Bu uyarılara, her yılın son cuması düzenli olarak devam ediliyor. Birkaçını hatırlayalım. 2020. Diyanet, yılbaşı öncesi camilerde okutulacak hutbede demiş ki, “insanı uyuşturan, tembelliğe ve çaresizliğe sürükleyen, kötülüğe alet eden içkinin toplumumuzu esir almasına asla izin vermeyelim.” 2021. “Kimliğini muhafaza eden bir Müslüman, başka dünyalara ait yaşam tarzlarını bilinçsizce taklit etmez. Dinimizde ve sahih geleneğimiz-de yeri olmayan sembolleri, eğlence biçimlerini, tutum ve davranışları benimsemez.” 2022. "Ahlaki değerlerin, örf ve adetlerin bozulmaya başladığı, kültürel yabancılaşmanın hızla arttığı bir dönemde yaşıyoruz. Bu kültürel yozlaşmalardan birisi de yılbaşı kutlamalarıdır. Oysa ki yılbaşı adı altında yapılan eğlencelerin, bu eğlencelerde yer alan sembolik figürlerin, çam ağaçlarının kesilmesinin tarihimizle, kültürümüzle hiçbir alakası yoktur.”

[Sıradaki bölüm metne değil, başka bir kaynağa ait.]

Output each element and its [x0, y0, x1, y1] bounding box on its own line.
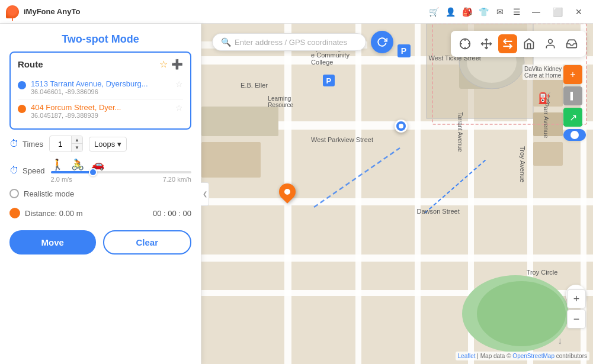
search-refresh-button[interactable] — [371, 31, 393, 53]
waypoint-1-coords: 36.046601, -89.386096 — [31, 88, 171, 95]
clear-button[interactable]: Clear — [103, 230, 192, 255]
location-bar-icon[interactable]: ▌ — [563, 86, 582, 105]
osm-link[interactable]: OpenStreetMap — [512, 353, 554, 359]
waypoint-tool-button[interactable] — [520, 34, 538, 53]
waypoint-1-name[interactable]: 1513 Tarrant Avenue, Dyersburg... — [31, 79, 171, 88]
search-icon: 🔍 — [221, 37, 231, 47]
main-layout: ❮ Two-spot Mode Route ☆ ➕ 1513 Tarrant — [0, 24, 593, 364]
stepper-down-button[interactable]: ▼ — [72, 144, 82, 152]
route-add-icon[interactable]: ➕ — [171, 59, 183, 70]
svg-rect-4 — [201, 255, 593, 262]
distance-row: Distance: 0.00 m 00 : 00 : 00 — [9, 204, 191, 222]
realistic-mode-label: Realistic mode — [24, 189, 74, 198]
side-panel: ❮ Two-spot Mode Route ☆ ➕ 1513 Tarrant — [0, 24, 201, 364]
route-tool-button[interactable] — [498, 34, 517, 53]
realistic-mode-row: Realistic mode — [9, 189, 191, 198]
svg-rect-27 — [533, 142, 563, 166]
speed-min: 2.0 m/s — [51, 176, 72, 183]
times-stepper[interactable]: ▲ ▼ — [49, 136, 83, 152]
svg-rect-8 — [415, 24, 421, 364]
zoom-in-button[interactable]: + — [567, 289, 586, 308]
move-button[interactable]: Move — [9, 230, 96, 255]
user-icon[interactable]: 👤 — [444, 5, 457, 18]
bag-icon[interactable]: 🎒 — [460, 5, 473, 18]
speed-label: Speed — [23, 166, 45, 175]
map-background — [201, 24, 593, 364]
speed-row: ⏱ Speed 🚶 🚴 🚗 2.0 — [9, 158, 191, 183]
route-favorite-icon[interactable]: ☆ — [159, 59, 168, 70]
waypoint-2-star-icon[interactable]: ☆ — [175, 103, 183, 112]
time-display: 00 : 00 : 00 — [153, 209, 191, 218]
times-row: ⏱ Times ▲ ▼ Loops ▾ — [9, 136, 191, 152]
waypoint-2: 404 Forcum Street, Dyer... 36.045187, -8… — [18, 99, 183, 123]
route-header-icons: ☆ ➕ — [159, 59, 183, 70]
origin-marker[interactable] — [395, 120, 408, 133]
times-input[interactable] — [50, 137, 71, 151]
bike-icon[interactable]: 🚴 — [71, 158, 84, 171]
crosshair-tool-button[interactable] — [456, 34, 475, 53]
layers-tool-button[interactable] — [562, 34, 581, 53]
svg-rect-28 — [201, 107, 278, 136]
map-right-icons: + ▌ ↗ — [563, 65, 586, 141]
mail-icon[interactable]: ✉ — [493, 5, 507, 18]
distance-text: Distance: 0.00 m — [25, 209, 148, 218]
route-header: Route ☆ ➕ — [18, 59, 183, 70]
times-label: Times — [23, 140, 43, 149]
waypoint-2-info: 404 Forcum Street, Dyer... 36.045187, -8… — [31, 103, 171, 119]
toggle-icon[interactable] — [563, 129, 586, 141]
svg-rect-7 — [355, 24, 361, 364]
direction-icon[interactable]: ↗ — [563, 108, 582, 127]
walk-icon[interactable]: 🚶 — [51, 158, 64, 171]
search-placeholder: Enter address / GPS coordinates — [235, 38, 347, 47]
waypoint-1-info: 1513 Tarrant Avenue, Dyersburg... 36.046… — [31, 79, 171, 95]
svg-rect-29 — [201, 142, 261, 178]
minimize-button[interactable]: — — [528, 4, 544, 20]
map-area[interactable]: West Tickle Street West Parkview Street … — [201, 24, 593, 364]
svg-point-33 — [477, 281, 566, 346]
speed-thumb[interactable] — [89, 168, 97, 176]
gas-station-icon: ⛽ — [538, 92, 551, 105]
pan-tool-button[interactable] — [477, 34, 496, 53]
waypoint-1-dot — [18, 81, 26, 89]
waypoint-2-dot — [18, 105, 26, 113]
action-buttons: Move Clear — [9, 230, 191, 255]
cart-icon[interactable]: 🛒 — [427, 5, 440, 18]
zoom-out-button[interactable]: − — [567, 310, 586, 328]
maximize-button[interactable]: ⬜ — [549, 4, 566, 20]
search-bar: 🔍 Enter address / GPS coordinates — [212, 31, 393, 53]
shirt-icon[interactable]: 👕 — [477, 5, 490, 18]
app-title: iMyFone AnyTo — [24, 7, 427, 16]
loops-select[interactable]: Loops ▾ — [89, 137, 127, 152]
panel-collapse-tab[interactable]: ❮ — [201, 182, 209, 206]
leaflet-link[interactable]: Leaflet — [458, 353, 476, 359]
svg-rect-1 — [201, 56, 593, 65]
speed-slider[interactable] — [51, 171, 191, 173]
waypoint-2-coords: 36.045187, -89.388939 — [31, 112, 171, 119]
menu-icon[interactable]: ☰ — [510, 5, 523, 18]
route-box: Route ☆ ➕ 1513 Tarrant Avenue, Dyersburg… — [9, 51, 191, 130]
waypoint-2-name[interactable]: 404 Forcum Street, Dyer... — [31, 103, 171, 112]
speed-controls: 🚶 🚴 🚗 2.0 m/s 7.20 km/h — [51, 158, 191, 183]
destination-marker[interactable] — [279, 183, 296, 205]
speed-mode-icons: 🚶 🚴 🚗 — [51, 158, 191, 171]
parking-marker-1: P — [398, 44, 411, 57]
title-bar: iMyFone AnyTo 🛒 👤 🎒 👕 ✉ ☰ — ⬜ ✕ — [0, 0, 593, 24]
times-label-wrap: ⏱ Times — [9, 138, 43, 149]
speed-values: 2.0 m/s 7.20 km/h — [51, 176, 191, 183]
waypoint-1: 1513 Tarrant Avenue, Dyersburg... 36.046… — [18, 76, 183, 99]
stepper-up-button[interactable]: ▲ — [72, 136, 82, 144]
person-tool-button[interactable] — [541, 34, 560, 53]
svg-rect-3 — [201, 198, 593, 205]
loops-label: Loops — [94, 140, 115, 149]
map-zoom-controls: + − — [567, 289, 586, 328]
svg-point-44 — [549, 40, 553, 44]
search-input-wrap[interactable]: 🔍 Enter address / GPS coordinates — [212, 33, 366, 51]
close-button[interactable]: ✕ — [570, 4, 587, 20]
waypoint-1-star-icon[interactable]: ☆ — [175, 79, 183, 89]
realistic-mode-checkbox[interactable] — [9, 189, 19, 198]
speed-max: 7.20 km/h — [163, 176, 191, 183]
panel-content: Two-spot Mode Route ☆ ➕ 1513 Tarrant Ave… — [0, 24, 201, 364]
speed-fill — [51, 171, 93, 173]
distance-dot-icon — [9, 208, 20, 218]
add-waypoint-icon[interactable]: + — [563, 65, 582, 84]
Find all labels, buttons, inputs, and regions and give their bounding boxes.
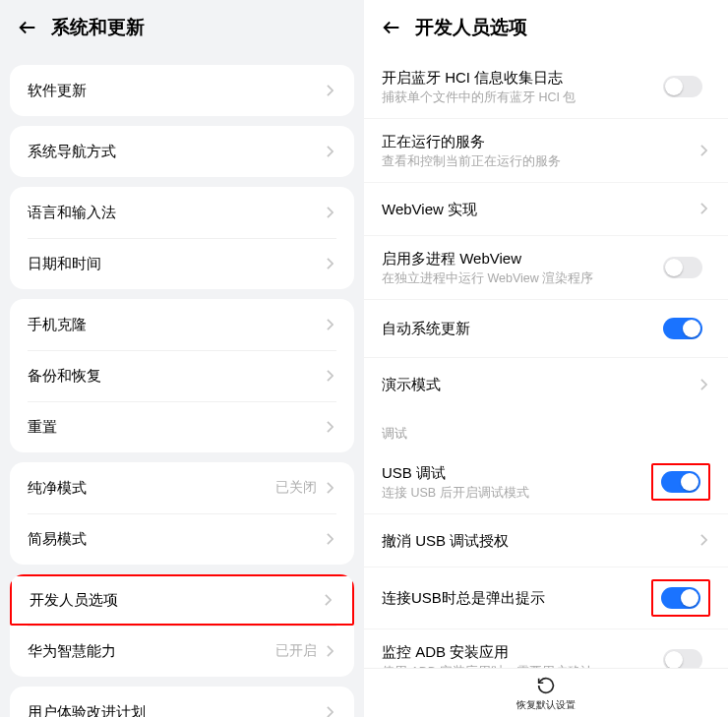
- row-label: 开发人员选项: [30, 591, 321, 610]
- back-arrow-icon: [381, 17, 402, 38]
- chevron-right-icon: [697, 378, 710, 391]
- row-text: WebView 实现: [382, 199, 697, 219]
- settings-section: 纯净模式已关闭简易模式: [10, 462, 354, 565]
- dev-option-row[interactable]: USB 调试 连接 USB 后开启调试模式: [364, 450, 728, 514]
- toggle-wrap: [651, 463, 710, 501]
- row-label: 华为智慧能力: [28, 642, 275, 661]
- header: 系统和更新: [0, 0, 364, 55]
- row-label: 重置: [28, 418, 323, 437]
- chevron-right-icon: [323, 84, 336, 97]
- settings-row[interactable]: 开发人员选项: [10, 574, 354, 626]
- row-value: 已关闭: [275, 479, 317, 497]
- settings-row[interactable]: 语言和输入法: [10, 187, 354, 238]
- refresh-icon: [535, 675, 557, 696]
- row-label: 纯净模式: [28, 479, 275, 498]
- back-button[interactable]: [372, 8, 411, 47]
- chevron-right-icon: [323, 705, 336, 717]
- chevron-right-icon: [697, 144, 710, 157]
- toggle-wrap: [651, 579, 710, 617]
- settings-section: 手机克隆备份和恢复重置: [10, 299, 354, 452]
- toggle-switch[interactable]: [661, 471, 700, 493]
- settings-row[interactable]: 用户体验改进计划: [10, 687, 354, 717]
- row-subtitle: 在独立进程中运行 WebView 渲染程序: [382, 270, 655, 287]
- page-title: 开发人员选项: [415, 15, 527, 40]
- settings-row[interactable]: 手机克隆: [10, 299, 354, 350]
- chevron-right-icon: [323, 532, 336, 546]
- chevron-right-icon: [697, 533, 710, 547]
- chevron-right-icon: [323, 257, 336, 270]
- toggle-switch[interactable]: [663, 76, 702, 97]
- row-trailing: [655, 70, 710, 103]
- restore-defaults-button[interactable]: 恢复默认设置: [364, 668, 728, 717]
- footer-label: 恢复默认设置: [516, 698, 576, 712]
- settings-section: 语言和输入法日期和时间: [10, 187, 354, 289]
- settings-row[interactable]: 日期和时间: [10, 238, 354, 289]
- dev-option-row[interactable]: 正在运行的服务 查看和控制当前正在运行的服务: [364, 119, 728, 183]
- settings-row[interactable]: 重置: [10, 401, 354, 452]
- row-text: 开启蓝牙 HCI 信息收集日志 捕获单个文件中的所有蓝牙 HCI 包: [382, 67, 655, 106]
- row-trailing: [697, 144, 710, 157]
- toggle-wrap: [655, 251, 710, 284]
- row-title: 监控 ADB 安装应用: [382, 641, 655, 662]
- row-text: 自动系统更新: [382, 318, 655, 338]
- dev-option-row[interactable]: WebView 实现: [364, 183, 728, 236]
- row-text: 演示模式: [382, 374, 697, 394]
- settings-row[interactable]: 纯净模式已关闭: [10, 462, 354, 513]
- row-text: 连接USB时总是弹出提示: [382, 587, 651, 608]
- dev-option-row[interactable]: 连接USB时总是弹出提示: [364, 568, 728, 629]
- chevron-right-icon: [323, 318, 336, 331]
- settings-row[interactable]: 简易模式: [10, 513, 354, 565]
- row-trailing: [655, 251, 710, 284]
- row-label: 手机克隆: [28, 316, 323, 334]
- toggle-switch[interactable]: [663, 318, 702, 339]
- chevron-right-icon: [323, 644, 336, 658]
- chevron-right-icon: [321, 593, 334, 607]
- toggle-wrap: [655, 70, 710, 103]
- dev-option-row[interactable]: 自动系统更新: [364, 300, 728, 358]
- dev-option-row[interactable]: 撤消 USB 调试授权: [364, 514, 728, 568]
- toggle-wrap: [655, 312, 710, 345]
- row-trailing: [651, 579, 710, 617]
- page-title: 系统和更新: [51, 15, 145, 40]
- row-label: 语言和输入法: [28, 204, 323, 222]
- row-title: 启用多进程 WebView: [382, 248, 655, 269]
- chevron-right-icon: [323, 481, 336, 495]
- developer-options-panel: 开发人员选项 开启蓝牙 HCI 信息收集日志 捕获单个文件中的所有蓝牙 HCI …: [364, 0, 728, 717]
- chevron-right-icon: [323, 420, 336, 434]
- settings-row[interactable]: 软件更新: [10, 65, 354, 116]
- row-subtitle: 连接 USB 后开启调试模式: [382, 485, 651, 502]
- row-title: 正在运行的服务: [382, 131, 697, 151]
- row-label: 简易模式: [28, 530, 323, 549]
- settings-row[interactable]: 系统导航方式: [10, 126, 354, 177]
- dev-option-row[interactable]: 开启蓝牙 HCI 信息收集日志 捕获单个文件中的所有蓝牙 HCI 包: [364, 55, 728, 119]
- system-update-panel: 系统和更新 软件更新系统导航方式语言和输入法日期和时间手机克隆备份和恢复重置纯净…: [0, 0, 364, 717]
- row-trailing: [655, 312, 710, 345]
- row-label: 用户体验改进计划: [28, 703, 323, 718]
- row-label: 系统导航方式: [28, 143, 323, 161]
- settings-row[interactable]: 备份和恢复: [10, 350, 354, 401]
- settings-section: 软件更新: [10, 65, 354, 116]
- chevron-right-icon: [697, 202, 710, 215]
- row-text: USB 调试 连接 USB 后开启调试模式: [382, 462, 651, 502]
- row-subtitle: 查看和控制当前正在运行的服务: [382, 153, 697, 170]
- row-trailing: [697, 202, 710, 215]
- row-title: 自动系统更新: [382, 318, 655, 338]
- row-title: WebView 实现: [382, 199, 697, 219]
- toggle-switch[interactable]: [661, 587, 700, 609]
- row-text: 正在运行的服务 查看和控制当前正在运行的服务: [382, 131, 697, 170]
- chevron-right-icon: [323, 369, 336, 383]
- row-title: 连接USB时总是弹出提示: [382, 587, 651, 608]
- chevron-right-icon: [323, 145, 336, 158]
- row-trailing: [697, 533, 710, 547]
- row-label: 日期和时间: [28, 255, 323, 273]
- settings-row[interactable]: 华为智慧能力已开启: [10, 626, 354, 677]
- dev-option-row[interactable]: 启用多进程 WebView 在独立进程中运行 WebView 渲染程序: [364, 236, 728, 300]
- chevron-right-icon: [323, 206, 336, 219]
- row-value: 已开启: [275, 642, 317, 660]
- back-button[interactable]: [8, 8, 47, 47]
- dev-option-row[interactable]: 演示模式: [364, 358, 728, 411]
- row-title: 开启蓝牙 HCI 信息收集日志: [382, 67, 655, 88]
- header: 开发人员选项: [364, 0, 728, 55]
- row-title: USB 调试: [382, 462, 651, 483]
- toggle-switch[interactable]: [663, 257, 702, 278]
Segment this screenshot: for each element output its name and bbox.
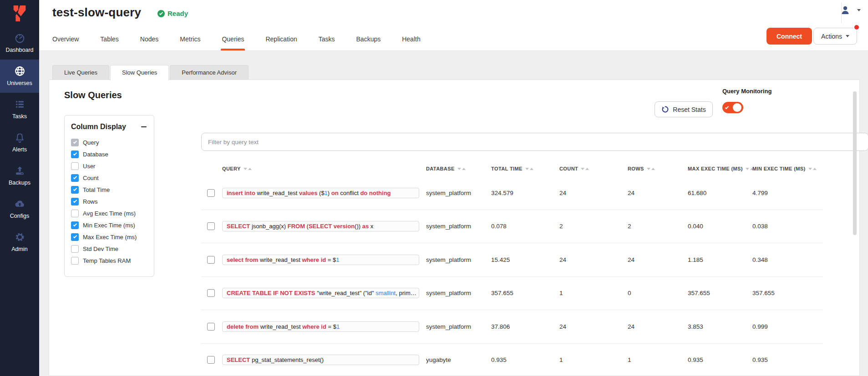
reset-stats-button[interactable]: Reset Stats	[655, 101, 713, 117]
checkbox-checked	[71, 221, 79, 229]
sort-desc-icon	[746, 168, 749, 170]
column-option-label: Temp Tables RAM	[83, 257, 131, 264]
sort-asc-icon	[585, 168, 589, 170]
sql-token: conflict	[339, 190, 360, 196]
sort-asc-icon	[248, 168, 252, 170]
sql-token: SELECT	[309, 223, 332, 230]
row-select-cell	[201, 189, 222, 197]
row-checkbox[interactable]	[207, 289, 215, 297]
row-checkbox[interactable]	[207, 222, 215, 230]
query-text[interactable]: select from write_read_test where id = $…	[222, 255, 419, 265]
sidebar-item-configs[interactable]: Configs	[0, 192, 39, 226]
sql-token: delete from	[227, 323, 259, 330]
sql-token: do nothing	[360, 190, 391, 196]
col-header-max-exec-time-ms[interactable]: MAX EXEC TIME (MS)	[688, 166, 752, 171]
check-icon	[73, 235, 76, 238]
column-option-label: Count	[83, 175, 99, 181]
total-time-cell: 357.655	[491, 290, 559, 296]
row-checkbox[interactable]	[207, 189, 215, 197]
tab-replication[interactable]: Replication	[265, 35, 297, 50]
panel-scrollbar[interactable]	[853, 91, 857, 235]
row-select-cell	[201, 222, 222, 230]
tab-overview[interactable]: Overview	[52, 35, 79, 50]
checkbox-checked	[71, 198, 79, 206]
query-text[interactable]: CREATE TABLE IF NOT EXISTS "write_read_t…	[222, 288, 419, 298]
col-header-min-exec-time-ms[interactable]: MIN EXEC TIME (MS)	[752, 166, 820, 171]
column-option-query[interactable]: Query	[71, 136, 147, 148]
query-cell: SELECT pg_stat_statements_reset()	[222, 355, 426, 365]
col-header-database[interactable]: DATABASE	[426, 166, 491, 171]
column-option-avg-exec-time-ms[interactable]: Avg Exec Time (ms)	[71, 207, 147, 219]
checkbox-unchecked	[71, 257, 79, 265]
tab-queries[interactable]: Queries	[222, 35, 244, 50]
check-icon	[73, 223, 76, 226]
max-exec-time-cell: 1.185	[688, 256, 752, 263]
tab-tables[interactable]: Tables	[100, 35, 118, 50]
tab-nodes[interactable]: Nodes	[140, 35, 158, 50]
col-header-query[interactable]: QUERY	[222, 166, 426, 171]
subtab-live-queries[interactable]: Live Queries	[52, 65, 109, 80]
sql-token: FROM	[288, 223, 305, 230]
sidebar-item-alerts[interactable]: Alerts	[0, 126, 39, 159]
database-cell: system_platform	[426, 190, 491, 196]
sidebar-item-universes[interactable]: Universes	[0, 60, 39, 93]
yugabyte-logo[interactable]	[0, 0, 39, 26]
sidebar-item-tasks[interactable]: Tasks	[0, 93, 39, 126]
col-header-count[interactable]: COUNT	[559, 166, 628, 171]
query-text[interactable]: insert into write_read_test values ($1) …	[222, 188, 419, 198]
col-header-label: MIN EXEC TIME (MS)	[752, 166, 806, 171]
column-option-count[interactable]: Count	[71, 172, 147, 184]
col-header-label: QUERY	[222, 166, 241, 171]
query-filter-input[interactable]	[201, 133, 868, 151]
column-option-min-exec-time-ms[interactable]: Min Exec Time (ms)	[71, 219, 147, 231]
query-text[interactable]: delete from write_read_test where id = $…	[222, 321, 419, 332]
max-exec-time-cell: 61.680	[688, 190, 752, 196]
min-exec-time-cell: 4.799	[752, 190, 820, 196]
column-option-user[interactable]: User	[71, 160, 147, 172]
sidebar-item-admin[interactable]: Admin	[0, 226, 39, 259]
table-row: SELECT pg_stat_statements_reset()yugabyt…	[201, 344, 823, 376]
panel-title: Slow Queries	[64, 90, 122, 100]
tab-metrics[interactable]: Metrics	[180, 35, 200, 50]
checkbox-checked	[71, 139, 79, 146]
col-header-total-time[interactable]: TOTAL TIME	[491, 166, 559, 171]
column-option-temp-tables-ram[interactable]: Temp Tables RAM	[71, 255, 147, 266]
column-option-label: Avg Exec Time (ms)	[83, 210, 136, 217]
column-option-label: Min Exec Time (ms)	[83, 222, 135, 229]
column-option-label: Database	[83, 151, 108, 158]
actions-button[interactable]: Actions	[813, 28, 857, 45]
query-cell: SELECT jsonb_agg(x) FROM (SELECT version…	[222, 221, 426, 231]
sql-token: on	[331, 190, 339, 196]
sql-token: select from	[227, 256, 258, 263]
query-monitoring-toggle[interactable]	[722, 102, 743, 113]
column-option-database[interactable]: Database	[71, 148, 147, 160]
query-text[interactable]: SELECT jsonb_agg(x) FROM (SELECT version…	[222, 221, 419, 231]
connect-button[interactable]: Connect	[766, 28, 812, 45]
column-option-rows[interactable]: Rows	[71, 196, 147, 207]
query-cell: insert into write_read_test values ($1) …	[222, 188, 426, 198]
sql-token: )	[328, 190, 331, 196]
gear-icon	[14, 231, 25, 243]
row-checkbox[interactable]	[207, 356, 215, 364]
subtab-performance-advisor[interactable]: Performance Advisor	[170, 65, 249, 80]
row-checkbox[interactable]	[207, 323, 215, 331]
tab-tasks[interactable]: Tasks	[319, 35, 335, 50]
query-text[interactable]: SELECT pg_stat_statements_reset()	[222, 355, 419, 365]
tab-backups[interactable]: Backups	[356, 35, 381, 50]
tab-health[interactable]: Health	[402, 35, 420, 50]
subtab-slow-queries[interactable]: Slow Queries	[110, 65, 169, 80]
sidebar-item-backups[interactable]: Backups	[0, 159, 39, 192]
column-option-total-time[interactable]: Total Time	[71, 184, 147, 196]
column-option-std-dev-time[interactable]: Std Dev Time	[71, 243, 147, 255]
sort-icons	[647, 168, 655, 170]
collapse-icon[interactable]	[140, 123, 147, 130]
column-option-max-exec-time-ms[interactable]: Max Exec Time (ms)	[71, 231, 147, 243]
globe-icon	[14, 65, 25, 77]
sidebar-item-label: Configs	[10, 213, 29, 219]
row-checkbox[interactable]	[207, 256, 215, 264]
table-row: delete from write_read_test where id = $…	[201, 310, 823, 344]
user-menu[interactable]	[840, 5, 861, 15]
sidebar-item-dashboard[interactable]: Dashboard	[0, 26, 39, 60]
col-header-rows[interactable]: ROWS	[628, 166, 688, 171]
check-icon	[73, 175, 76, 179]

Türkiye’de kimsenin kimseyi gırtlağına bıçak dayayarak çam ağacı süsleyeceksin, içki içeceksin, 31 Aralık gecesi kuruyemiş yiyip televizyonlarda yayınlanan eğlence programlarına alkış tutacaksın diye tehdit ettiği yok. İnancına uygun bulmayan, milli ve manevi değerlerinin bu şekilde sarsılacağını düşünen biri yılın son gününe özel bir anlam atfetmek zorunda değil. Ne münasebet. Laik devlet, yurttaşların tam da bu özgürlüğünü güvence altına almak için var. Ve fakat devletin bir kurumu olan Diyanet ne yapıyor? Yılbaşı kutlanmamalı diyor. Kutlayanları, kültürü ve medeniyeti yozlaştıran kişiler olarak yaftalıyor. Müslüman olmayan yurttaşları da yok sayıyor. 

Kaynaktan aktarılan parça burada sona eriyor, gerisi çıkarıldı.